“I know who I am. I love who I am. I like what I do, and I like how I do it. I like my mistakes and I like the pace at which I learn from my mistakes. I don’t want to be anybody else but me, and by knowing this, I want to continue figuring out who the f*ck I am.”
I came across this quote via twitter and it really resonated with me. Today I hit the pavement and went to Bloomingdale’s and Barney’s New York trying to pimp myself out to employers, but to no avail. That’s the thing about applying for jobs online. It takes away your ability to really sell yourself outside of your application. So I figured I would go to the HR department after I submitted online applications, but didn’t get to speak with anyone. I got to leave my resume with the concierge at Barney’s (she said with heavy sarcasm) but that was about it.
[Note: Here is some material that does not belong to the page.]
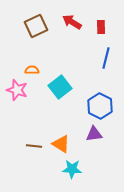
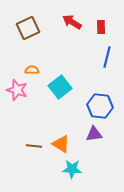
brown square: moved 8 px left, 2 px down
blue line: moved 1 px right, 1 px up
blue hexagon: rotated 20 degrees counterclockwise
I treated myself to some Thai and a tasty crepe and headed home. No sooner than I got in the house did a thunderstorm start, so I ate and took a great nap. There’s something about when it rains here that makes me feel really lonely and super single. I was almost relieved when I came across that quote, because it reminded me that that’s what I should be using this time for. I keep thinking that I’m ready for a relationship, but I think I want to continue figuring out who the f*ck I am. I’ve become almost frighteningly comfortable being alone, because of all the things I continue to learn about myself. I can only hope that the person I’m supposed to be with will bring me out of that.
Use the “down time” in your life to get to know you and figure out who you are, because believe it or not you’re amazing. The confidence that comes from being secure within yourself helps you not to settle for anything less than what you want in life as a whole. The fear of being alone makes a lot of people settle for some unbelievable things, especially in relationships. I’ve been there and it’s not fun. Don’t be that person.